Lift out all lines below that contain "Login".

## Given records
------------------------------------------------------------------------

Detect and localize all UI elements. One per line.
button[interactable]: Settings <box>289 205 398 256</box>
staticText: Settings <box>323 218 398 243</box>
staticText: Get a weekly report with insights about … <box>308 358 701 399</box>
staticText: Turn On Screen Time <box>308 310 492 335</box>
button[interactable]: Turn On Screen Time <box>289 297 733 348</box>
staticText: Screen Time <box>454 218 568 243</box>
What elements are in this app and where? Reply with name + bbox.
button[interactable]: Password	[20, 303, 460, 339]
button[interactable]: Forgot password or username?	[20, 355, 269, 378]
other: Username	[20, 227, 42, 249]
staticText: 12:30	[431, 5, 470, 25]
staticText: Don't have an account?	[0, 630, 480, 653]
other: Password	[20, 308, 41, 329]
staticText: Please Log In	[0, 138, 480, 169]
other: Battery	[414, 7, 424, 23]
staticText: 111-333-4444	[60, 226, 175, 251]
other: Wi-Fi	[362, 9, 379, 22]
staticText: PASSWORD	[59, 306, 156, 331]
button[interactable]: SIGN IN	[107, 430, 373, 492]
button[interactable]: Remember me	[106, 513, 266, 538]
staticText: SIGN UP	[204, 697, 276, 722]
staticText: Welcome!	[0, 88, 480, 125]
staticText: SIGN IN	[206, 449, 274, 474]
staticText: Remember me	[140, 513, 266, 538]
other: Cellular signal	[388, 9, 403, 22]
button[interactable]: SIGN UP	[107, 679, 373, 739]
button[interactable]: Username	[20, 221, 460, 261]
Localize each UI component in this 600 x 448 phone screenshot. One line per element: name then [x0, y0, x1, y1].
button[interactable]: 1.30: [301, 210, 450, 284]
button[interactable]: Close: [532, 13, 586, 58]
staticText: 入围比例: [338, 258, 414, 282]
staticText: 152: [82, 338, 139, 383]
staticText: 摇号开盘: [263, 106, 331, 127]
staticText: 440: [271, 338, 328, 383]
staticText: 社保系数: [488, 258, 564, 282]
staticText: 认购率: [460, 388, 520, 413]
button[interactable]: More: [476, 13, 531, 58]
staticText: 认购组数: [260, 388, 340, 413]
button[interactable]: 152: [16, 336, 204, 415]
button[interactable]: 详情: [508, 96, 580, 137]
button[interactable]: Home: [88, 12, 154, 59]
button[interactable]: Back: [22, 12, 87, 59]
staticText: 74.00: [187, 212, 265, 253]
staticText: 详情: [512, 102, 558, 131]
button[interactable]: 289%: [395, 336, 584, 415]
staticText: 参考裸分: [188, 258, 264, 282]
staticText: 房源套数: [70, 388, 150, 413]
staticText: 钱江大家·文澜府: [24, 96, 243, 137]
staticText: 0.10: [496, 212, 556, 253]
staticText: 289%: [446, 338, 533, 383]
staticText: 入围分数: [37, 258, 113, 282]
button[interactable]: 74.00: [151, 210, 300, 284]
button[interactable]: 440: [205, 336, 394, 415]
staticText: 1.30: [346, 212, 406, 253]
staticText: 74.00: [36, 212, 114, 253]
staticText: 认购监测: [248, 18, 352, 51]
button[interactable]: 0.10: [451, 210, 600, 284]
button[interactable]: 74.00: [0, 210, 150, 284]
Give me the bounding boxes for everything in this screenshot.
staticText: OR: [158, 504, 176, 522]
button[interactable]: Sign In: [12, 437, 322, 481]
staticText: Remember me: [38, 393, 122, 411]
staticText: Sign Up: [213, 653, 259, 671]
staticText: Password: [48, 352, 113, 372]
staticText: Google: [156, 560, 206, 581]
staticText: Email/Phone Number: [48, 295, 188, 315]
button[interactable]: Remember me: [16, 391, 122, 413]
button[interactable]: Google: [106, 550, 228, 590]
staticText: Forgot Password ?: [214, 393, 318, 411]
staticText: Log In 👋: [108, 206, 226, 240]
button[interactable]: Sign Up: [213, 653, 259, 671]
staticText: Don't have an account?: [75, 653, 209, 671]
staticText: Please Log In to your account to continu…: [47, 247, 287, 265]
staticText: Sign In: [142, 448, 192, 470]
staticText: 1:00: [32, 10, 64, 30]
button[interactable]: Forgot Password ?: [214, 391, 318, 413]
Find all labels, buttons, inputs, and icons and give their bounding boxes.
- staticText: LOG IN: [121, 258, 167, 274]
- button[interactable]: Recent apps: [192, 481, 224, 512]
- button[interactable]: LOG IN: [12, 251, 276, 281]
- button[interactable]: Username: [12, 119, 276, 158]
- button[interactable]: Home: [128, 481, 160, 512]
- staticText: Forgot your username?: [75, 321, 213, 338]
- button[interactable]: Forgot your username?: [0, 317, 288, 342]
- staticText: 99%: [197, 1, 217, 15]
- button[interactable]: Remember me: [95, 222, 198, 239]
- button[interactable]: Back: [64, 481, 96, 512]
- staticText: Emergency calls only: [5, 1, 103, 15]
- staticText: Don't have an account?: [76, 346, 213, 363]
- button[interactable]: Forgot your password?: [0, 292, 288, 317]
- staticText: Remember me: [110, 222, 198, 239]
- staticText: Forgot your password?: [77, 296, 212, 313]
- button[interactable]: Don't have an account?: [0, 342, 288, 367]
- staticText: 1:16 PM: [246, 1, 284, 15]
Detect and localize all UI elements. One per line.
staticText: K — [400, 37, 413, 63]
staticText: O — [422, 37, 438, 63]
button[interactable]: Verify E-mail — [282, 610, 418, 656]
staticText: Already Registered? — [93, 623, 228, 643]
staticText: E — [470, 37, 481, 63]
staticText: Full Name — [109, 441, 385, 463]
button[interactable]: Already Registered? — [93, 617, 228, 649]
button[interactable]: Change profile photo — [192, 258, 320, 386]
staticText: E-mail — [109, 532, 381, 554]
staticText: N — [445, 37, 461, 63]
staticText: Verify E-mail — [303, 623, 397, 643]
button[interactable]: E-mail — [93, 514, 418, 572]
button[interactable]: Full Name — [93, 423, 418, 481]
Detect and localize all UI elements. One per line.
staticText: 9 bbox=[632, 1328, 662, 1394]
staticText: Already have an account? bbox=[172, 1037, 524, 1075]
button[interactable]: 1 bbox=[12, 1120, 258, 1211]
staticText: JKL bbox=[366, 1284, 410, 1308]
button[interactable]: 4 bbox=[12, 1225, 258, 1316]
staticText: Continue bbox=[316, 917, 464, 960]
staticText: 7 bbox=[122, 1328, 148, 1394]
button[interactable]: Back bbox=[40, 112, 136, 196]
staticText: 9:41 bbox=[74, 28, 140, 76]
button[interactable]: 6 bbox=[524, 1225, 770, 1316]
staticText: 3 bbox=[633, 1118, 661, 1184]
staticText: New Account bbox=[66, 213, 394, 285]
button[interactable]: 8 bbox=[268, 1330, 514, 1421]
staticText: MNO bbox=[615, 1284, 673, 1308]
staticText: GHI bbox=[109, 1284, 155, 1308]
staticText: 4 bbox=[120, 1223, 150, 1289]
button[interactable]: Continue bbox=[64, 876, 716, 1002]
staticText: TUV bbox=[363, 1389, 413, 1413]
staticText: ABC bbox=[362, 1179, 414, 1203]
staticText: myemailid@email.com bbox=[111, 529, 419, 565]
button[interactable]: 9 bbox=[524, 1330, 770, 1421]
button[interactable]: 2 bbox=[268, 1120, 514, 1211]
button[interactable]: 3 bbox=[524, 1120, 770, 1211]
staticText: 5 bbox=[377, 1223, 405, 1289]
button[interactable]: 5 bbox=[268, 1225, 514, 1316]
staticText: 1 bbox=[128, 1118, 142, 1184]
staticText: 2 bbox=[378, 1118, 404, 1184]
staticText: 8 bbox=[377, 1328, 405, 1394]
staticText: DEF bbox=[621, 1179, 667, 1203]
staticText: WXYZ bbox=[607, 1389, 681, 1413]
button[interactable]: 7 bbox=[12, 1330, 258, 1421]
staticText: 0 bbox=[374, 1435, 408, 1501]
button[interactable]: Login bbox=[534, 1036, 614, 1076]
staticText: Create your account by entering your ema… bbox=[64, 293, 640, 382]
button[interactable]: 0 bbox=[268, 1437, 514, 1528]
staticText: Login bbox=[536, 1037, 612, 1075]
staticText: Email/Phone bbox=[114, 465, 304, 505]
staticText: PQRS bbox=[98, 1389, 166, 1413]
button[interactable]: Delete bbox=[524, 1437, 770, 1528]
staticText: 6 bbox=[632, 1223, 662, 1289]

------------------------------------------------------------------------

## Output of the task
button[interactable]: Login bbox=[534, 1036, 614, 1076]
staticText: Login bbox=[536, 1037, 612, 1075]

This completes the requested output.